Не заходя домой, я сейчас же отправился по всем нужным мне магазинам – раньше, до денег, чтобы себя понапрасну не дразнить, ни за что не останавливался у витрин, недоступных и чересчур соблазнительных, сегодня же, как только ушел из «бюро», где веселенький старичок ласково передал мне приготовленный конверт с чеком, я сразу стал высчитывать, сколько на что истрачу, приспособлять цифры, сменяя одно решение другим и себе лишний раз доказывая, что могу произвольно выбирать – я действительно составил полуигрушечную (но всерьез) смету, аккуратно ее придерживался и потом торопясь уносил бесчисленные свои пакеты с собою, чтобы всё вместе поскорее разложить. Дома каждая купленная вещь мне представилась чудом вкуса (как нам кажется необыкновенным всё то, на чем имеется след нашего выбора, случайного предпочтения, самых легких наших усилий и к чему мы немедленно теряем и чутье, и спокойное беспристрастие), и каждая такая, со вкусом выбранная, себе подаренная вещь неожиданно меня с Лелей сближала – я выбирал ради нее одной и вот во всем, даже в этом (а не только умственно или душевно) оказался ее достоин.
День прошел почти незаметно, с меньшим волнением, чем я готовился – между ним и завтрашним приездом была еще ночь, беспамятство, сон, от чего всякое событие мне кажется более удаленным, чем из-за трудной и скучной работы: в работе ожидающее сознание лишь отвлекается, во сне оно исчезает совершенно. Поэтому и к самой смерти я равнодушнее многих других: сколько до нее скучных усилий, ночных исчезновений, и умру я, не сегодняшний, дорожащий жизнью, определенный, а тот непонятно-новый, каким сделаюсь – может быть, нескоро – после всего тягостно-отвлекающего, что мне еще предстоит.
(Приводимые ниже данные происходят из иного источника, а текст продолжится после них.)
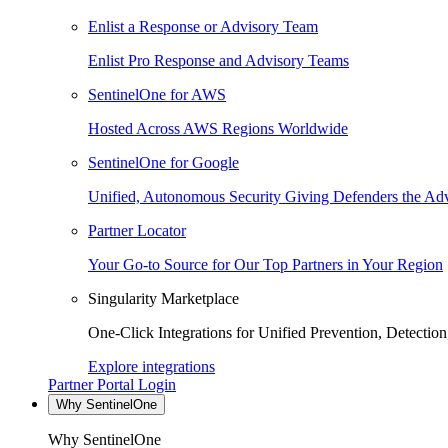
Enlist a Response or Advisory Team
Enlist Pro Response and Advisory Teams
SentinelOne for AWS
Hosted Across AWS Regions Worldwide
SentinelOne for Google
Unified, Autonomous Security Giving Defenders the Adv
Partner Locator
Your Go-to Source for Our Top Partners in Your Region
Singularity Marketplace
One-Click Integrations for Unified Prevention, Detectio
Explore integrations
Partner Portal Login
Why SentinelOne
Why SentinelOne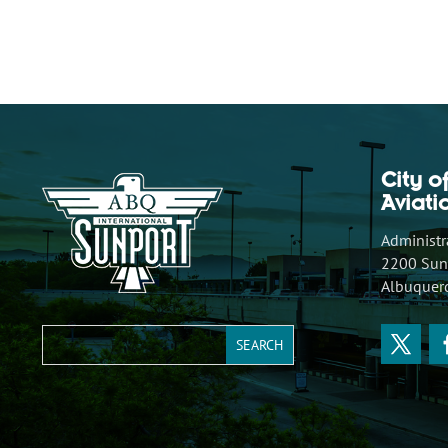
City o
Aviat
Administra
2200 Sunp
Albuquer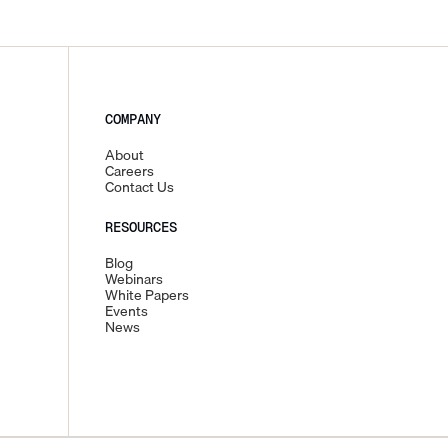
COMPANY
About
Careers
Contact Us
RESOURCES
Blog
Webinars
White Papers
Events
News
К вечеру принесли телеграмму – встречайте десять утра – от этого сейчас же вернулась прежняя нетерпеливая моя тревога и стала разрастаться, предвещая лихорадочную бессонницу – мне захотелось как-нибудь отвести ожидание, сделать легким его переход в сон, себя самого полуусыпить и тем искусственно приблизить утро, а для отчетности перед своим несносно-придирчивым и трезвым умом – «отпраздновать удачу», вернее, отпраздновать, что всё вышло так не по-моему гладко – без обычного откладывания и обязательных неожиданных препятствий.
Я в минуту собрался и вот вхожу в дымный и пьяный среднедорогой русский ресторан, где оглушенный быстрою музыкой, безостановочным мельканьем лакеев, множеством изящных женщин, вызывающе-любопытных, всей непривычностью стольких стремительно-острых впечатлений, перестаю ощущать и себя, и свои неловко передвигающиеся ноги, и размякшее свое тело, и с надеждой оглядываюсь, как бы удобнее сесть, чтобы видеть всех этих женщин сразу и не спеша среди них выбирать немногих особенно привлекательных – для переглядывания, для знакомства (конечно, едва ли вероятного), а главное для применения нежности, для воображаемых сердечных разговоров, которые с детских лет (правда, переменив тон – без прежнего жаркого доверия) постоянно и тайно веду.